Local authorities are being urged to adopt a three-point plan to deal with the growing problem of mini-motorbikes after new figures showed a twenty-fold increase in the number of them since 2001. The Local Government Association, which is behind the call, says laws controlling use of the machines are being flouted.The LGA says there are now 144,000 mini-motorbikes in this country and there have already been four deaths in accidents where they have been cited as the cause. The bikes can reach 40 miles an hour and the LGA is also concerned that many of them breach acceptable noise levels. The law prohibits their use on public land but the LGA says that is frequently ignored by riders.
The three-point plan calls on councils to work with the police to seize and crush bikes that are driven illegally and to seek to serve Anti-Social behaviour Orders and noise notices on persistent offenders. It also urges authorities to look at setting up managed sites where bikes can be driven legally and safely and to ensure that the machines are advertised appropriately.
Alison King, who chairs the LGA’s Children & Young People board, said the bikes were blighting people’s lives, tearing up public parks and even causing road deaths. She said councils and the police would seize and crush bikes driven on public land and take action against those who continually flouted the law. “However, along with the stick comes the carrot, and local authorities should look into providing safely monitored race tracks, similar to BMX parks. Young people would be allowed to ride mini-bikes safely and without causing a nuisance to local people,” she added.

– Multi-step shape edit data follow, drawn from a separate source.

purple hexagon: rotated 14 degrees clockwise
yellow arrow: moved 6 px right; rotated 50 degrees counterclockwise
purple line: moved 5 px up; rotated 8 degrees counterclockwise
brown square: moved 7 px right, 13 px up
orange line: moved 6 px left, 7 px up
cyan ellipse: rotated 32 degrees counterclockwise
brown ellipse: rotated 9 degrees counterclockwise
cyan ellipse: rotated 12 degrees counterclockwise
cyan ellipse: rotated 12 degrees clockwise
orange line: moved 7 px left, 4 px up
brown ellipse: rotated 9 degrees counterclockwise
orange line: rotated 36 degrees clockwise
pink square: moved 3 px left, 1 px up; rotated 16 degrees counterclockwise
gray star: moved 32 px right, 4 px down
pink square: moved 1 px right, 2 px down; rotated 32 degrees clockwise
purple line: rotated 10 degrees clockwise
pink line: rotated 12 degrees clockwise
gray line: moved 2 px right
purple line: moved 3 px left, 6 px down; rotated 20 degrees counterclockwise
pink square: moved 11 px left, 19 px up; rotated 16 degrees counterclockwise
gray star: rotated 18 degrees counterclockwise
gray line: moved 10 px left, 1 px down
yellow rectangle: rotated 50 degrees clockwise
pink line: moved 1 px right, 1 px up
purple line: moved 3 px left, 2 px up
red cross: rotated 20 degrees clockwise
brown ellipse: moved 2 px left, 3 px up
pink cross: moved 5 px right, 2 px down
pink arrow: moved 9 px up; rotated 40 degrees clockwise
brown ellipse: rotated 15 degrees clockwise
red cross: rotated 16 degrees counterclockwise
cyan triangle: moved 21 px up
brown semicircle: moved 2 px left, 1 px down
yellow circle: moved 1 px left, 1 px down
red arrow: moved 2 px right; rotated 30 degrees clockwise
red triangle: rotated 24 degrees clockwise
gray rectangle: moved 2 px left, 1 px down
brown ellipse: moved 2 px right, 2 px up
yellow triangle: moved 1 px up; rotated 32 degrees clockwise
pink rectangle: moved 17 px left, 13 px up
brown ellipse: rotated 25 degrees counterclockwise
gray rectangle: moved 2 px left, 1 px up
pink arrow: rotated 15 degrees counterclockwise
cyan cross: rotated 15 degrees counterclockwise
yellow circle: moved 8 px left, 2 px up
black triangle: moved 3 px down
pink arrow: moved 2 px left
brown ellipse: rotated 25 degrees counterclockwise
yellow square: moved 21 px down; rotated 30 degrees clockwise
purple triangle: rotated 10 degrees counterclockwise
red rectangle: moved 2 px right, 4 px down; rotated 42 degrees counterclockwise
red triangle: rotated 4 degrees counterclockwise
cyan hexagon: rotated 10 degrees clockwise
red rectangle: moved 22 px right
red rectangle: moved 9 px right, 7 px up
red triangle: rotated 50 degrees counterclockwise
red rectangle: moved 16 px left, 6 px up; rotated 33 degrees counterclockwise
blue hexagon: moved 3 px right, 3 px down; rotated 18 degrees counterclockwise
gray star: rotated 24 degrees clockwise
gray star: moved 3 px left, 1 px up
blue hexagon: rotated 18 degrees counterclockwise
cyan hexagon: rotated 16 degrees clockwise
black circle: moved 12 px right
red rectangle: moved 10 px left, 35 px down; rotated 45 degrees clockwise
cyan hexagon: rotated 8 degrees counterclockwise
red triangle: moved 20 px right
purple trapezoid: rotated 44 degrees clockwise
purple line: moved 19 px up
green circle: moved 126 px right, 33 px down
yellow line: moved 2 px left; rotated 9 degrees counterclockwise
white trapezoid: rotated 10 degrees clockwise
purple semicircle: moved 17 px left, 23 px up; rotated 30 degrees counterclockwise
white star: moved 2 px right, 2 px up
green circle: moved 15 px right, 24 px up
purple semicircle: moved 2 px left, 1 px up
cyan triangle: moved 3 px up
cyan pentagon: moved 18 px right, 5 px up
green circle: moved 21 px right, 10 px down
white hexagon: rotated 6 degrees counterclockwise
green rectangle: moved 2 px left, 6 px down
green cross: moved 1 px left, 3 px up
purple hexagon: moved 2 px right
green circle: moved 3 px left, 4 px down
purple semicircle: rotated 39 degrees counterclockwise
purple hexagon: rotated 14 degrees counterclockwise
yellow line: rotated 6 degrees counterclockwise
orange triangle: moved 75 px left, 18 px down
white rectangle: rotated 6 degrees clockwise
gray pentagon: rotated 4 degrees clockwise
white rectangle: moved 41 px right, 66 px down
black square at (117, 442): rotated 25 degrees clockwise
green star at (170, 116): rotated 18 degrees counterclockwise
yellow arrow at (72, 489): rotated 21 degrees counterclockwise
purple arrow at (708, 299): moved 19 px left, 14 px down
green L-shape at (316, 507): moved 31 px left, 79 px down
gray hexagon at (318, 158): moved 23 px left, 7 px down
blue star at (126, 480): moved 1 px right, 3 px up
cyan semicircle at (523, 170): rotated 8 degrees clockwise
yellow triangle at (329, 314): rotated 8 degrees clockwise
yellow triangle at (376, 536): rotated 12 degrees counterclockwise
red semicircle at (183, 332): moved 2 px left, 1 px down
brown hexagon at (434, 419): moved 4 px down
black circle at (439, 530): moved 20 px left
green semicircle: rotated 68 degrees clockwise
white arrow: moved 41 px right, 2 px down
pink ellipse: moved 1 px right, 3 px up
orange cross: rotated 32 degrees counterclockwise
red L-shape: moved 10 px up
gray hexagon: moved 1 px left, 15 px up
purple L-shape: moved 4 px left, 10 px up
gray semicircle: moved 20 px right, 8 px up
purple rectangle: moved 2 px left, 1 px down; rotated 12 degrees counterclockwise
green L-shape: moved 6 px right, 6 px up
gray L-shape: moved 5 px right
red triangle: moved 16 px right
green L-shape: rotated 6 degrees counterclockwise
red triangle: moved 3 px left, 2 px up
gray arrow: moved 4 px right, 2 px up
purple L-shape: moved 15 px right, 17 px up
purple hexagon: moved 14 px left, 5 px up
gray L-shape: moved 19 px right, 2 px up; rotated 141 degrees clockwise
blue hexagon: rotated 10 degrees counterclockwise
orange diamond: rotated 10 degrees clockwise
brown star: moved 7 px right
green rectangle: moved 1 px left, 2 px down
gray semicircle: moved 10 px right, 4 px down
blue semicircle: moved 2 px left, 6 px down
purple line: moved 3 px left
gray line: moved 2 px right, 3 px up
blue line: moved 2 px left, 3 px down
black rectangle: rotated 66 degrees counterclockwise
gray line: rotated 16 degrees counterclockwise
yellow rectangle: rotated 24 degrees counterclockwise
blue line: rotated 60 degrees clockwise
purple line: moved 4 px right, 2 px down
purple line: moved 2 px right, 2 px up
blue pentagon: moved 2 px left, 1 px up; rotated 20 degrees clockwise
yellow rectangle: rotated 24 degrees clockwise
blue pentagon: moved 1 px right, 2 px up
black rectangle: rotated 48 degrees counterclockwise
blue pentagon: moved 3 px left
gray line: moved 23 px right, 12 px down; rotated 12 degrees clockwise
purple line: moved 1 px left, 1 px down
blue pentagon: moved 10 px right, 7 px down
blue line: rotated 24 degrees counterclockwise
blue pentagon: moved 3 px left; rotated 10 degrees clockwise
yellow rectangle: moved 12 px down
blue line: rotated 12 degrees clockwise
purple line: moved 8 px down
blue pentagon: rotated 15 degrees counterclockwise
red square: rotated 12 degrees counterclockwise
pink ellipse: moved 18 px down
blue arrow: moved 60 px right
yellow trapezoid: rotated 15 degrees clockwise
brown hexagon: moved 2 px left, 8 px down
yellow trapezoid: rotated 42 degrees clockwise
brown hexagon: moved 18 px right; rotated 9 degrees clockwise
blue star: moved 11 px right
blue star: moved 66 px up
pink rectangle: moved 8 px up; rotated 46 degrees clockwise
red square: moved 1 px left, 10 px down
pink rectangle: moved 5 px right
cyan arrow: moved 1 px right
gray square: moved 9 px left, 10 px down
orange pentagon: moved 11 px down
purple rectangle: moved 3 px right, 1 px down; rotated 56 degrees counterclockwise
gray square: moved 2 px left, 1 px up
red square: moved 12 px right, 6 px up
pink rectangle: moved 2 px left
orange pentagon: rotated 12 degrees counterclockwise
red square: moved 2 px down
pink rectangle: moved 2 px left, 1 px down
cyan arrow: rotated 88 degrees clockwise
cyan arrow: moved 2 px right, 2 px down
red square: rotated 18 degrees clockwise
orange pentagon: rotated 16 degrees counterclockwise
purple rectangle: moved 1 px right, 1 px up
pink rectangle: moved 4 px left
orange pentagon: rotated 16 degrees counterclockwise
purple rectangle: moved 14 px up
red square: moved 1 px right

A number of councils have already got tough over the use of the mini-bikes. In Coventry, where one in ten of calls to an anti-social behaviour hotline in the run up to Christmas was about the machines, 80 bikes have been seized and the wreckage from them has been distributed around the city. Southwark Council is turning crushed mini-bikes into street furniture and 81 have been seized by Nottingham Council. Swansea Council is proposing to open the first off-road motorbike track in Wales to combat the problem of scrambling.